Pharmacology Flashcards
1
Q
What are receptors in pharmacodynamics?
A
Specialized proteins that bind to endogenous ligands or drugs to initiate a physiological response.
2
Q
Give an example of a receptor and its function.
A
Beta-adrenergic receptors mediate the effects of epinephrine and norepinephrine.
3
Q
What are ion channels?
A
Pore-forming proteins in cell membranes that regulate ion flow based on electrochemical gradients.
4
Q
Provide an example of an ion channel blocker.
A
Nifedipine, a calcium channel blocker, inhibits calcium influx to cause vasodilation.
5
Q
What is the role of enzymes in pharmacodynamics?
A
Biological catalysts that facilitate biochemical reactions, acting as inhibitors or activators.
6
Q
Give an example of an enzyme inhibitor.
A
Neostigmine, which inhibits acetylcholinesterase, prolonging acetylcholine activity.
7
Q
What are transporters (carrier proteins)?
A
Membrane proteins that facilitate the movement of substances across cell membranes.
8
Q
Provide an example of a transporter and its function.
A
The serotonin transporter (SERT) reuptakes serotonin from the synaptic cleft.
9
Q
What are ligand-gated ion channels?
A
Receptors directly coupled to ion channels that open upon ligand binding.
10
Q
Give an example of a ligand-gated ion channel.
A
Nicotinic acetylcholine receptor (nAChR) allows sodium entry upon acetylcholine binding.
11
Q
What are G-protein coupled receptors?
A
Receptors that activate intracellular signaling cascades via G-proteins upon ligand binding.
12
Q
Provide an example of a G-protein coupled receptor.
A
Beta-adrenergic receptors activate adenylate cyclase, increasing cAMP levels.
13
Q
What are kinase-linked receptors?
A
Receptors that mediate effects through phosphorylation cascades leading to gene transcription.
14
Q
Provide an example of a kinase-linked receptor.
A
Insulin receptor, which triggers glucose uptake via GLUT4 translocation.
15
Q
What are nuclear receptors?
A
Intracellular receptors functioning as transcription factors when activated.
16
Q
Give an example of a nuclear receptor.
A
Glucocorticoid receptor binds cortisol and modulates gene expression.
17
Q
What are the types of gating for ion channels?
A
Voltage-gated, ligand-gated, and mechanically gated.
18
Q
What is selectivity in drug action?
A
A drug’s ability to preferentially bind to a specific target.
19
Q
Define drug potency.
A
The drug concentration required to elicit 50% of its maximal effect (EC₅₀).
20
Q
What does drug efficacy refer to?
A
The maximum effect a drug can produce, regardless of dose.
21
Q
What are full agonists?
A
Drugs that produce maximal receptor activation.
22
Q
What is a partial agonist?
A
A drug that produces a submaximal response even at high concentrations.
23
Q
What is an inverse agonist?
A
A drug that produces the opposite effect of an agonist.
24
Q
Differentiate between reversible and irreversible competitive antagonists.
A
Reversible antagonists can be displaced by increasing agonist concentration; irreversible antagonists bind covalently.
25
What is orthosteric modulation?
Binding at the receptor's active site.
26
What is allosteric modulation?
Binding at a separate site, modifying receptor activity.
27
What factors affect drug absorption?
Lipid solubility, pH & ionization, first-pass metabolism.
28
What is the definition of drug bioavailability?

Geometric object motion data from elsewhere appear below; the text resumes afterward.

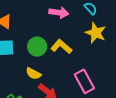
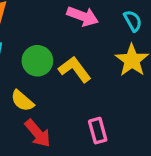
pink rectangle: (84, 81) -> (98, 131), size x0.7

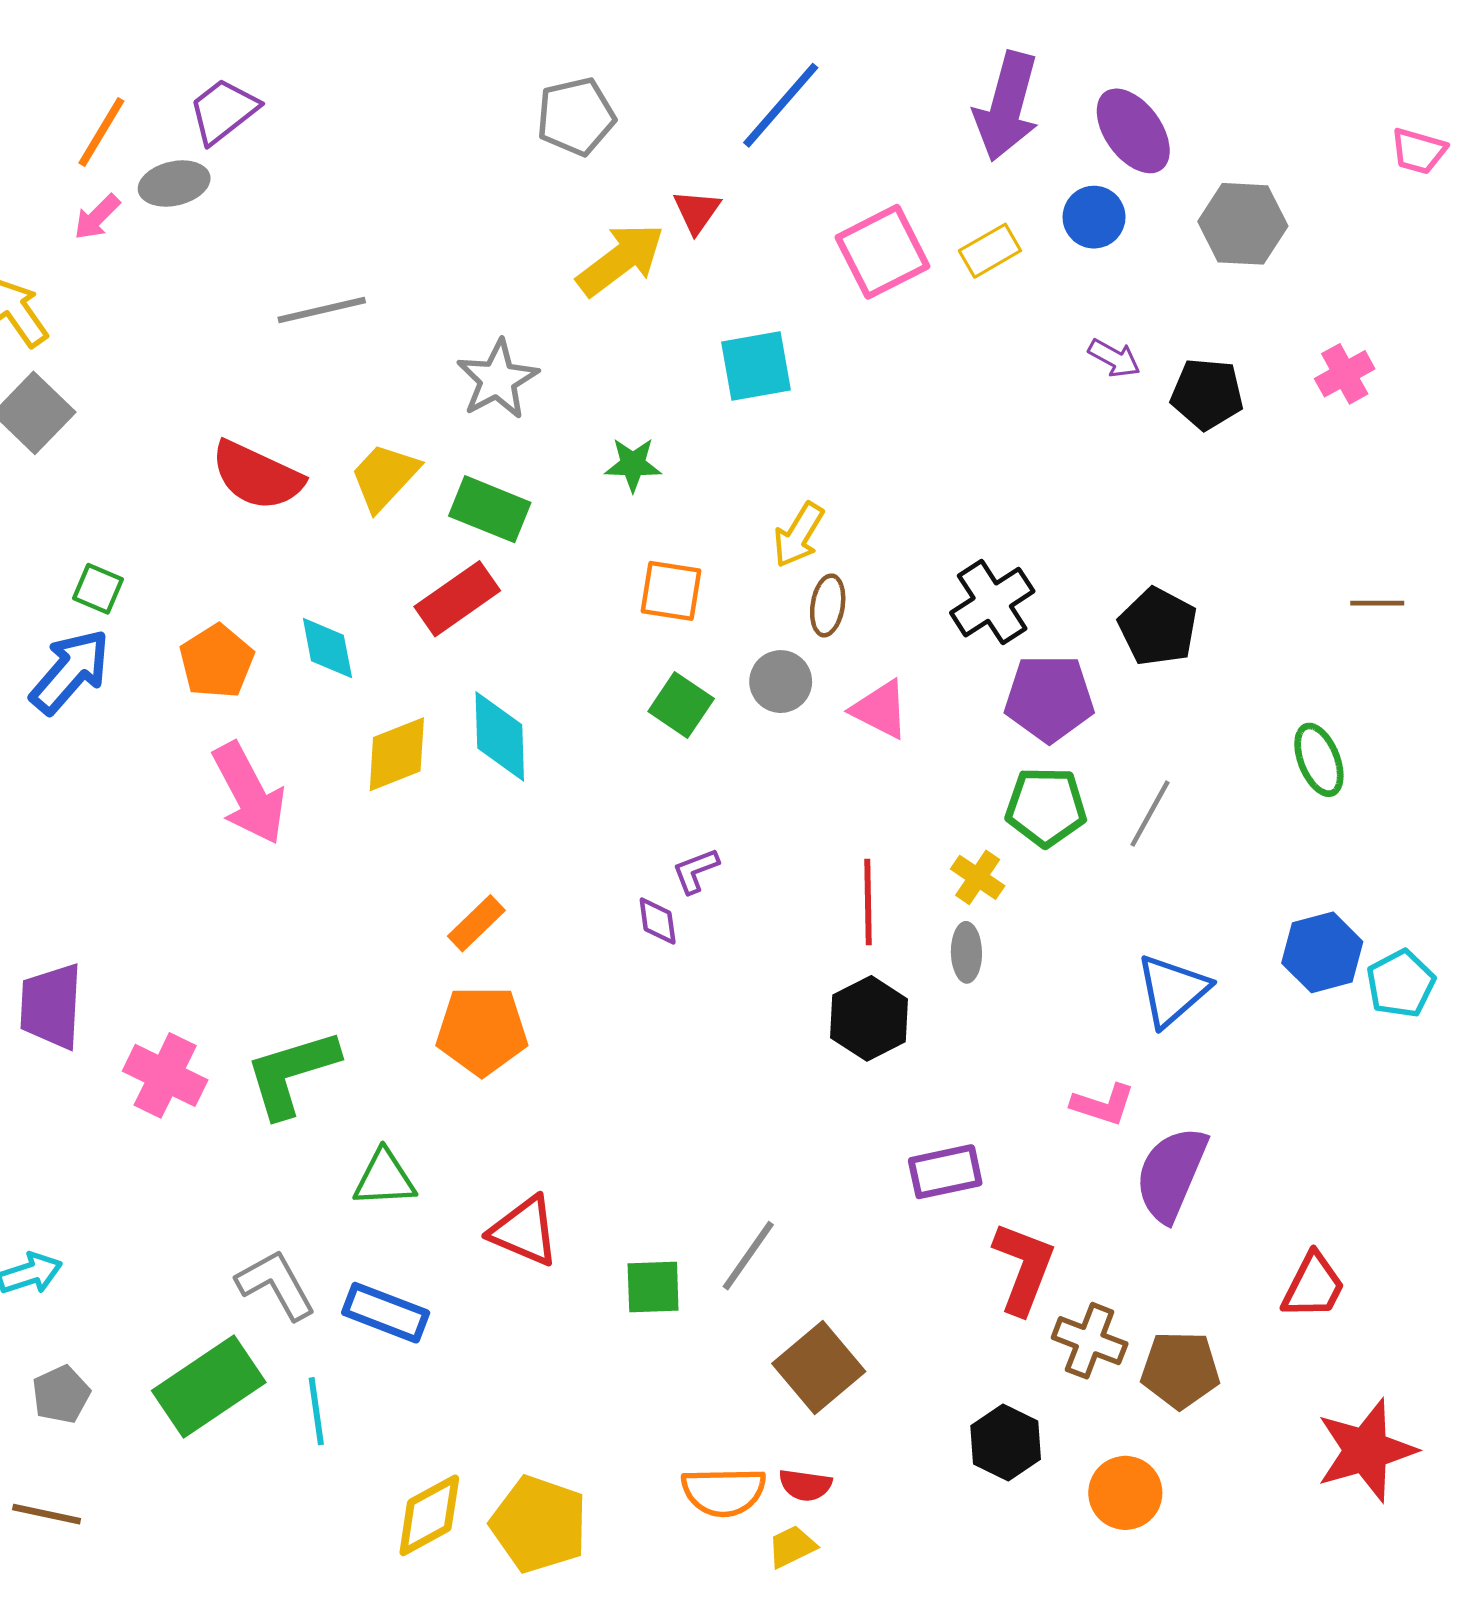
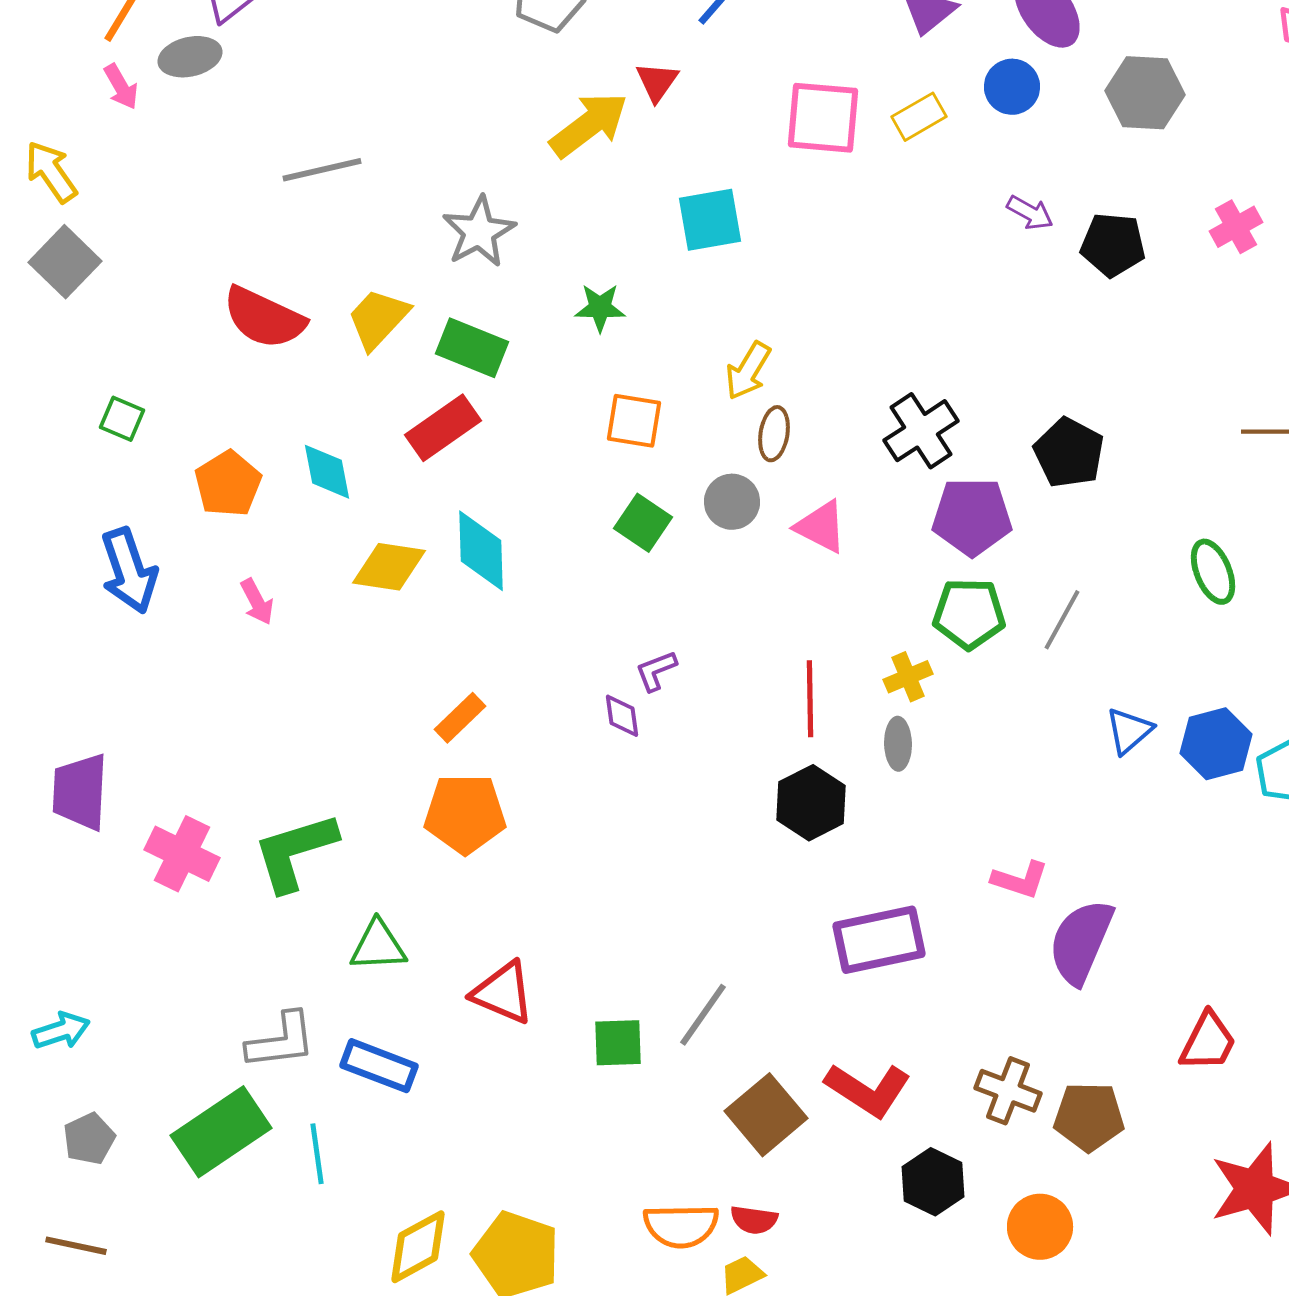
pink arrow: (97, 217) -> (121, 87), turned -75
pink square: (883, 252) -> (823, 118), turned 32
blue arrow: (70, 671) -> (129, 571), moved, turned 120
yellow diamond: (397, 754) -> (389, 567), turned 30
pink arrow: (249, 793) -> (257, 602), size x0.5
yellow cross: (978, 877) -> (908, 677), turned 33
blue triangle: (1172, 990) -> (1129, 731), moved, size x0.7
purple rectangle: (945, 1172) -> (879, 940), size x1.4
red L-shape: (1024, 1268) -> (868, 1090), moved, turned 102
gray L-shape: (276, 1285) -> (281, 1041), turned 112

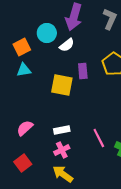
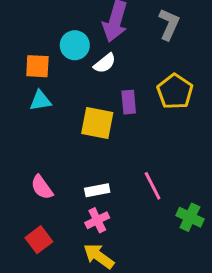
orange square: (22, 47) -> (37, 66), turned 30
pink semicircle: (25, 128) -> (42, 187), turned -84
pink line: (99, 138) -> (153, 186), moved

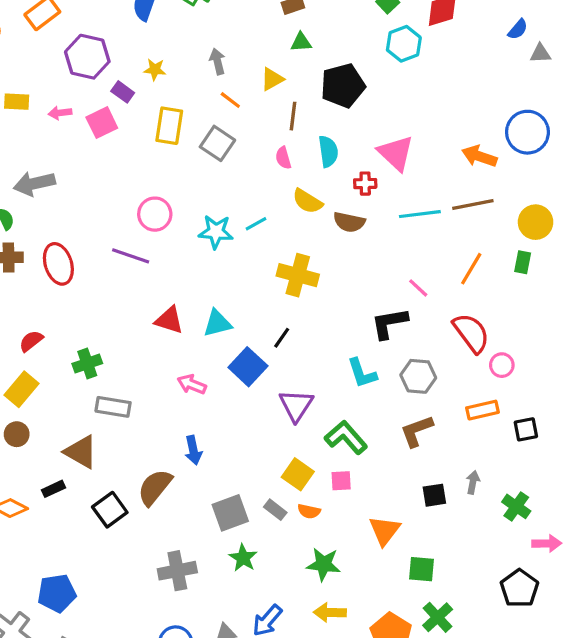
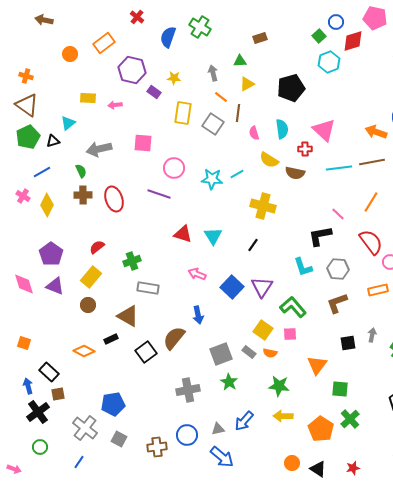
green triangle: (301, 42) -> (240, 61), moved
brown line: (293, 116) -> (238, 113), moved
pink square: (102, 123) -> (143, 143), moved, turned 30
cyan triangle: (217, 323) -> (213, 236), turned -48
blue square: (248, 367) -> (232, 287), moved

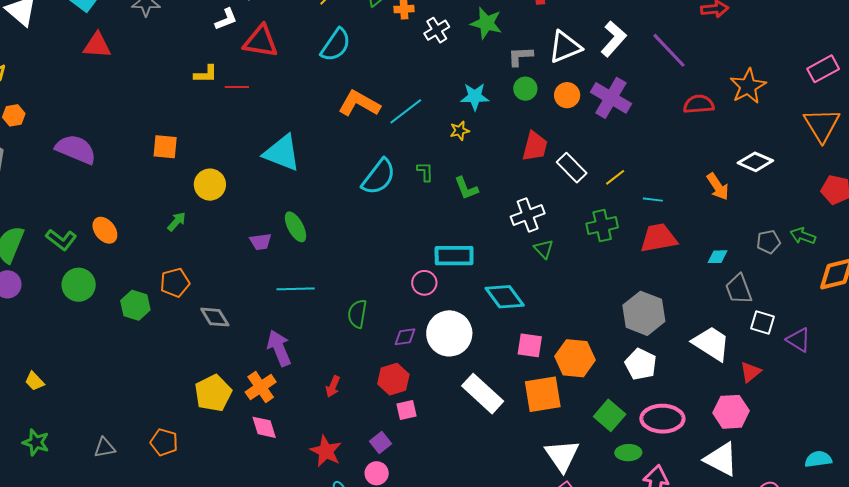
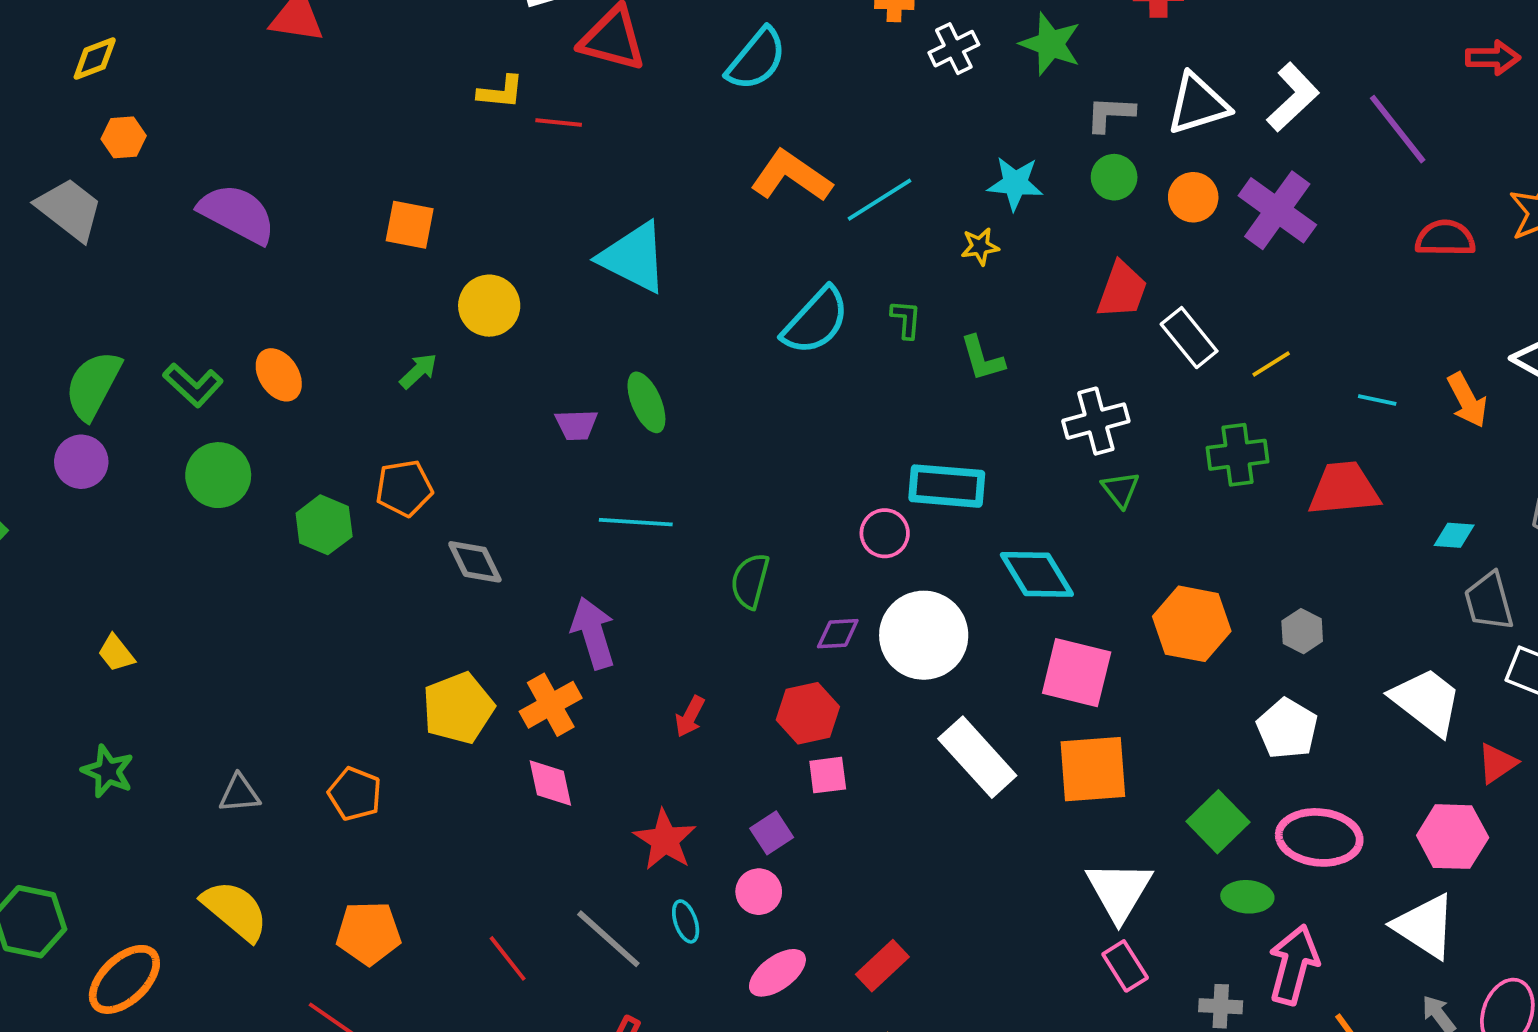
cyan line: (653, 200) -> (1377, 400), moved
gray hexagon: (644, 313) -> (1302, 631), size x0.5
pink square: (530, 345) -> (1077, 673), size x1.4
orange hexagon: (575, 358) -> (1192, 624), moved

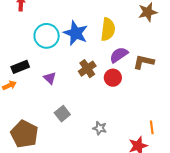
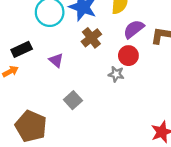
brown cross: (87, 69) -> (91, 38), moved
gray star: (100, 128) -> (116, 74), moved

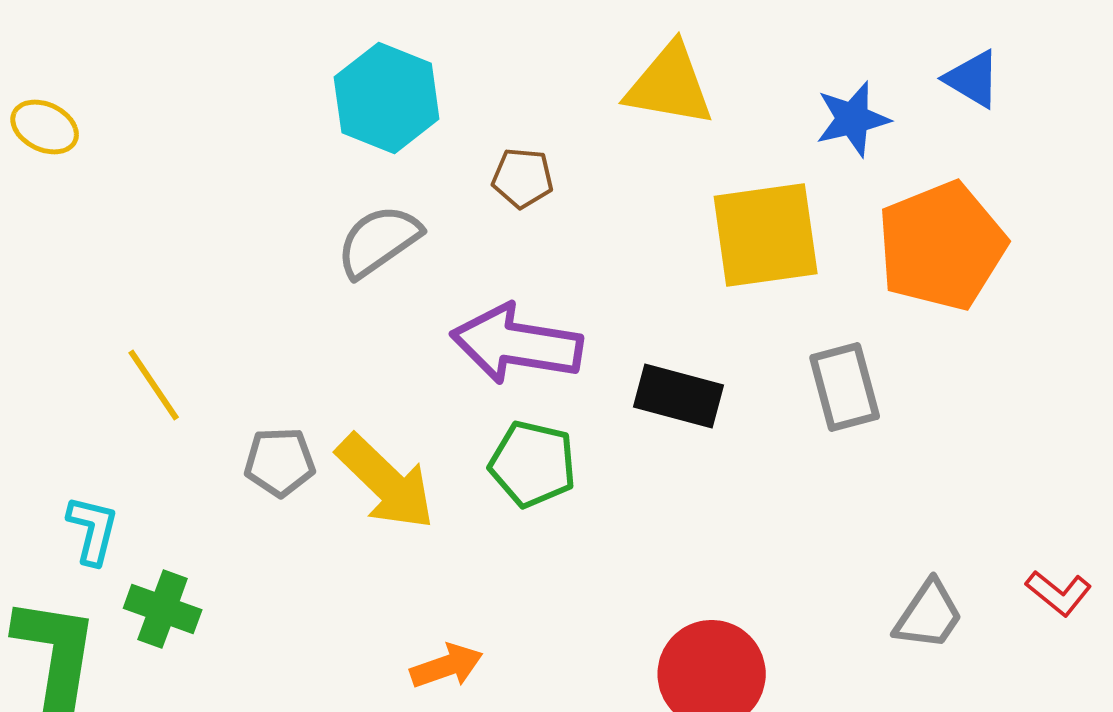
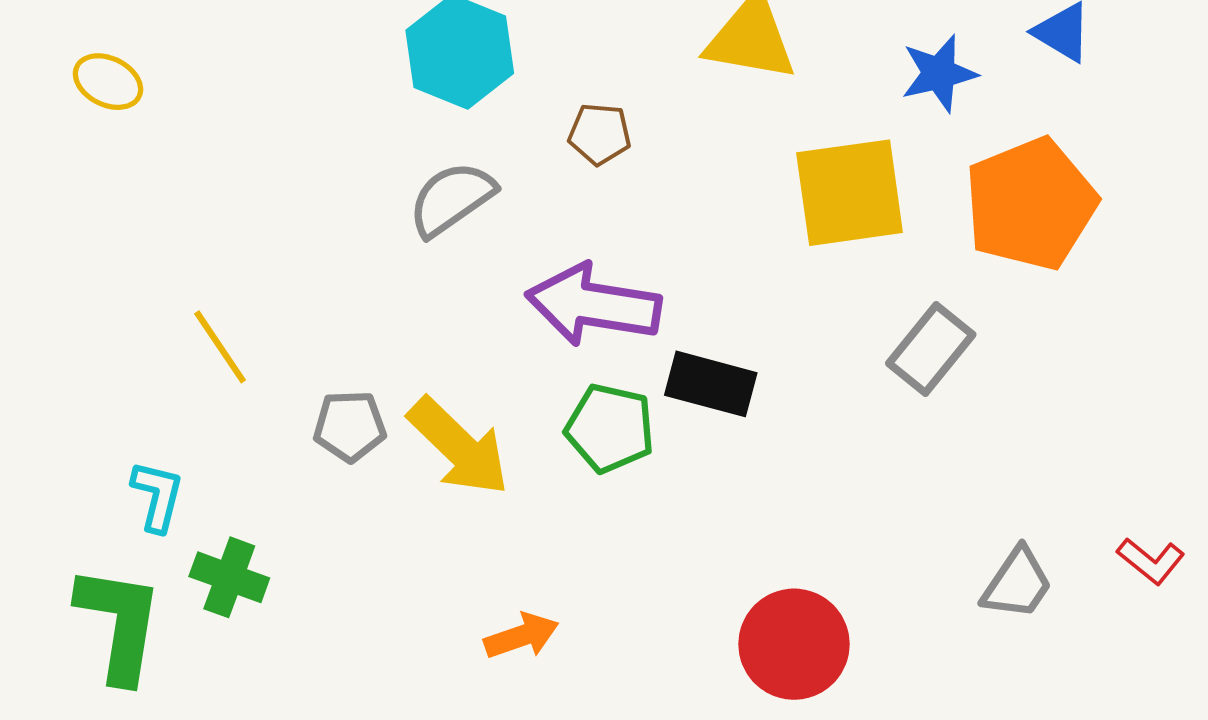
gray rectangle: (845, 387) -> (931, 349), turned 54
black rectangle: (679, 396) -> (711, 384), moved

The fraction of the administered dose reaching systemic circulation unchanged.
29
What is the central compartment in the two-compartment model?
Rapidly perfused organs such as heart, liver, and kidney.
30
What occurs during first-pass metabolism?
Hepatic metabolism before reaching systemic circulation, reducing oral drug bioavailability.
31
What are the two phases of biotransformation?
Phase 1: Oxidation, reduction, hydrolysis; Phase 2: Conjugation.
32
What is renal clearance?
The volume of plasma cleared of a drug per unit time.
33
Define plasma half-life.
The time required for the plasma concentration of a drug to decrease by 50%.
34
What is the difference between first-order and zero-order kinetics?
First-order: Constant fraction eliminated per unit time; Zero-order: Constant amount eliminated per unit time.
35
What neurotransmitter is primarily used in the sympathetic nervous system?
Norepinephrine (NE).
36
What are the key effects of the parasympathetic nervous system?
Decreased heart rate, increased digestion, pupil constriction, bronchoconstriction.
37
What are cholinergic receptors?
Receptors that bind acetylcholine.
38
Give an example of a beta-1 adrenergic receptor effect.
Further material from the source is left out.